Today, when refreshing myself with the chain rule, I came across a problem which tested my intuition. And I’m afraid I’ve lost what little intuitive mojo I had years ago. I’m going to reproduce the problem below.

Question:

Suppose that the equation z=f(x,y) is expressed in the polar form z=g(r,\theta) by making the substitution x=r \cos \theta and y=r\sin \theta.

  1. View r and \theta as functions of x and y and use implicit differentiation to show that:
    \frac{\partial r}{\partial x}=\cos\theta
    \frac{\partial \theta}{\partial x}=-\frac{\sin\theta}{r}
  2. View r and \theta as functions of x and y and use implicit differentiation to show that:
    \frac{\partial r}{\partial y}=\sin\theta
    \frac{\partial \theta}{\partial y}=\frac{\cos\theta}{r} 
  3. Use the results in parts (1) and (2) to show that:
    \frac{\partial z}{\partial x}=\frac{\partial z}{\partial r}\cos \theta-\frac{1}{r}\frac{\partial z}{\partial \theta}\sin\theta
    \frac{\partial z}{\partial y}=\frac{\partial z}{\partial r}\cos \theta+\frac{1}{r}\frac{\partial z}{\partial \theta}\cos\theta 
  4. Use the results in part (3) to show that:
    (\frac{\partial z}{\partial x})^2+(\frac{\partial z}{\partial y})^2=(\frac{\partial z}{\partial r})^2+\frac{1}{r^2}(\frac{\partial z}{\partial \theta})^2 
  5.  Use the result in part (4) to show that if z=f(x,y) satisfies Laplace’s equation
    \frac{\partial^2 z}{\partial x^2}+\frac{\partial^2 z}{\partial y^2}=0
    then  z=g(r,\theta) satisfies the equation
    \frac{\partial^2 z}{\partial r^2}+\frac{1}{r^2}\frac{\partial^2 z}{\partial \theta^2}+\frac{1}{r}\frac{\partial z}{\partial r}=0
    and conversley.
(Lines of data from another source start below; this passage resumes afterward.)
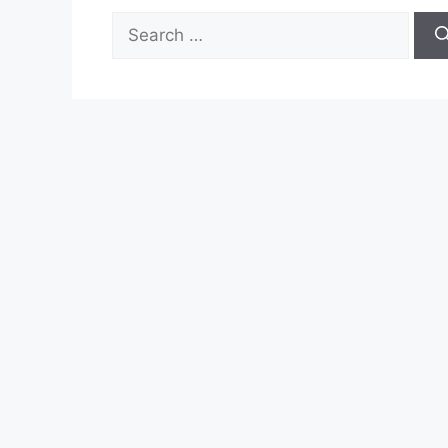
Search
for:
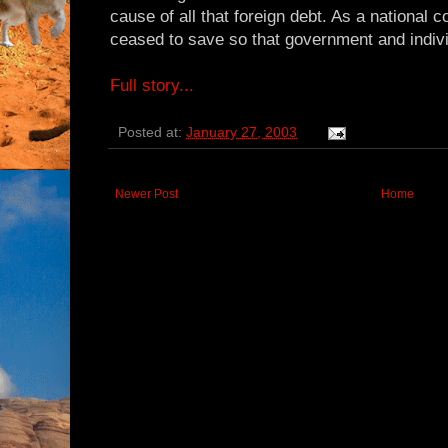
cause of all that foreign debt. As a national c
ceased to save so that government and individ
Full story...
Posted at:
January 27, 2003
Newer Post
Home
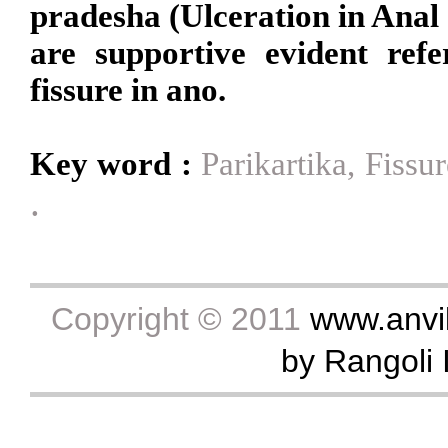
pradesha (Ulceration in Anal 
are supportive evident ref
fissure in ano.
Key word :
Parikartika, Fiss
.
Copyright © 2011
www.anvik
by Rangoli I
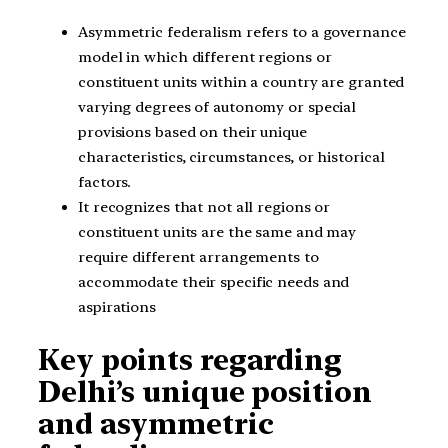
Asymmetric federalism refers to a governance
model in which different regions or
constituent units within a country are granted
varying degrees of autonomy or special
provisions based on their unique
characteristics, circumstances, or historical
factors.
It recognizes that not all regions or
constituent units are the same and may
require different arrangements to
accommodate their specific needs and
aspirations
Key points regarding
Delhi’s unique position
and asymmetric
The latter equation is called the polar form of Laplace’s equation
Here’s my issue. I can do parts (3)-(5) fine. But I got stumped for a good 15 minutes on the parts (1) and (2) and I’m sad about it.

 

So my lament is: wow, I suck. 

 

And my question is: is there an easier way to solve this?
My solution is the following: 
We know y=r\sin\theta, so differentiating with respect to x we get
(1) 0=\frac{\partial r}{\partial x}\sin\theta+\frac{\partial \theta}{\partial x}r\cos\theta

 

We know x=r\cos\theta, so differentiation with respect to x we get
(2) 1=\frac{\partial r}{\partial x}\cos \theta-\frac{\partial \theta}{\partial x}r\sin\theta

 

We now have a system of two equations, which we can solve for \frac{\partial r}{\partial x} and \frac{\partial \theta}{\partial x}. Going through the motion yields the right answer.
So yeah, looking back, its all makes sense. And I feel sheepish for posting this, because this is pretty easy to do. But it doesn’t seem simple. There is a part which calls for intuition: to know that we have to get two equations and then solve them together. I’m guessing there’s an easier way to do this, that doesn’t involve solving a system of equations. Is there?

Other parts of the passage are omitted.